ACTIVITY » Across the entries below, how many lines contain the string "Poster"? Only the number is wanted.

Data excerpts:
***

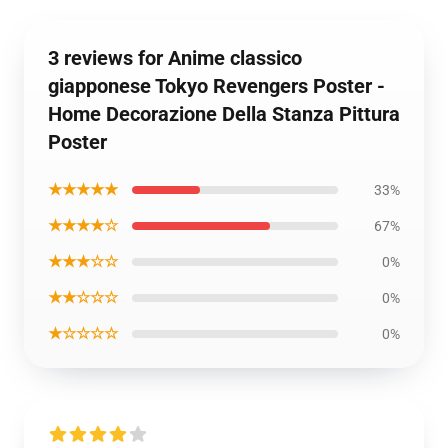
3 reviews for Anime classico
giapponese Tokyo Revengers Poster -
Home Decorazione Della Stanza Pittura
Poster
★★★★★
33%
★★★★☆
67%
★★★☆☆
0%
★★☆☆☆
0%
★☆☆☆☆
0%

***

OUTPUT » 2